▶ **THE PROBLEM**:
Taking the line with "用感が楽しめる素材です。" as the first and the line with "problemas de sua equipe. Mas quando tudo isso" as the last, set down the lines below exactly, pictures excluded.

▶ **RECORDS PROVIDED**:
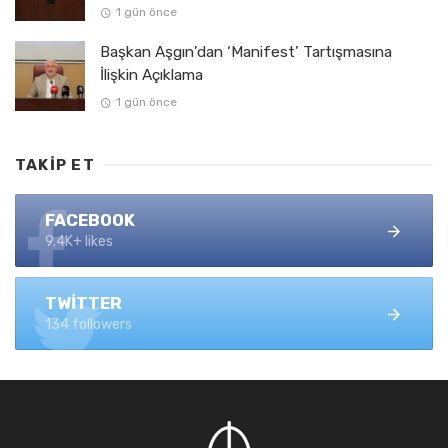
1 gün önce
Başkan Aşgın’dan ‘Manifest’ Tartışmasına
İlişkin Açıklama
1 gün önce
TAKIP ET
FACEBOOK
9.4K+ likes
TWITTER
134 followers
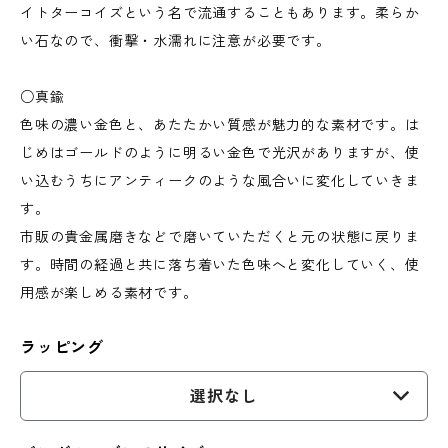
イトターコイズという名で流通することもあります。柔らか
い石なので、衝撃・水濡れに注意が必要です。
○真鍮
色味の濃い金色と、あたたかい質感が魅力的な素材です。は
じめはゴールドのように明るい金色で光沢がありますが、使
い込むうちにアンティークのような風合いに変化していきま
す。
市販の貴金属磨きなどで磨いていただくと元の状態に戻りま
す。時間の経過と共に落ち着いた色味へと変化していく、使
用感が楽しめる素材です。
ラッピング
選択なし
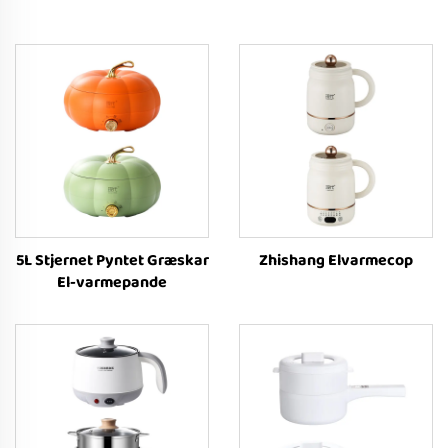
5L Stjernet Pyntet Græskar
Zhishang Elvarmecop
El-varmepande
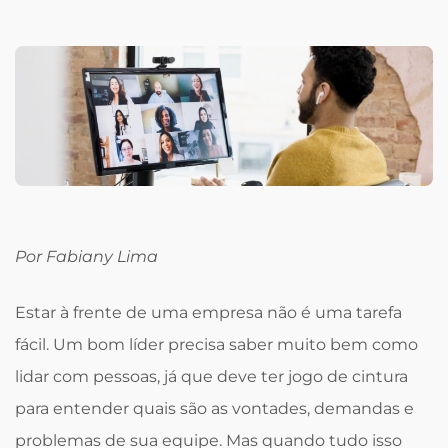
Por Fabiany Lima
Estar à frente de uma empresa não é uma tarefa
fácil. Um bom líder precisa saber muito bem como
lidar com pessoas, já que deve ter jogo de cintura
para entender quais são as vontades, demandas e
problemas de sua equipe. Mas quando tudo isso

...

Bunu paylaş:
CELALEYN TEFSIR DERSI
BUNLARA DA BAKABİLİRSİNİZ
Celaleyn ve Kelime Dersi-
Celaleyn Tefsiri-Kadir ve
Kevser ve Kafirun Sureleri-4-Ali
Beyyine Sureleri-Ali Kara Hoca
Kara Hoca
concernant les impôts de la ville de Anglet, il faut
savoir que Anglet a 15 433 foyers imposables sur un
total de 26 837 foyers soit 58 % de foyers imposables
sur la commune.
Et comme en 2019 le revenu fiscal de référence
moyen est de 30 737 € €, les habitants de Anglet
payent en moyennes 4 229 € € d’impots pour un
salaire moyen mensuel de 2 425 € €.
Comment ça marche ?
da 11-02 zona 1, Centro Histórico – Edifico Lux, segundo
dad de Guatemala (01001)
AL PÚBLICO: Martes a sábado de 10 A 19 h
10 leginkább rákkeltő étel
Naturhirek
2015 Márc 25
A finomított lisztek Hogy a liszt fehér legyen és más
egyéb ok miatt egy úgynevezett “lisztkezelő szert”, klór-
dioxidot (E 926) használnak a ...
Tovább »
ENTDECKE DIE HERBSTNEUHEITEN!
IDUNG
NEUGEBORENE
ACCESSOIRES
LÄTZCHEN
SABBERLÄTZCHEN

▶ **EXPECTED ANSWER**:
用感が楽しめる素材です。
ラッピング
選択なし
5L Stjernet Pyntet Græskar
Zhishang Elvarmecop
El-varmepande
Por Fabiany Lima
Estar à frente de uma empresa não é uma tarefa
fácil. Um bom líder precisa saber muito bem como
lidar com pessoas, já que deve ter jogo de cintura
para entender quais são as vontades, demandas e
problemas de sua equipe. Mas quando tudo isso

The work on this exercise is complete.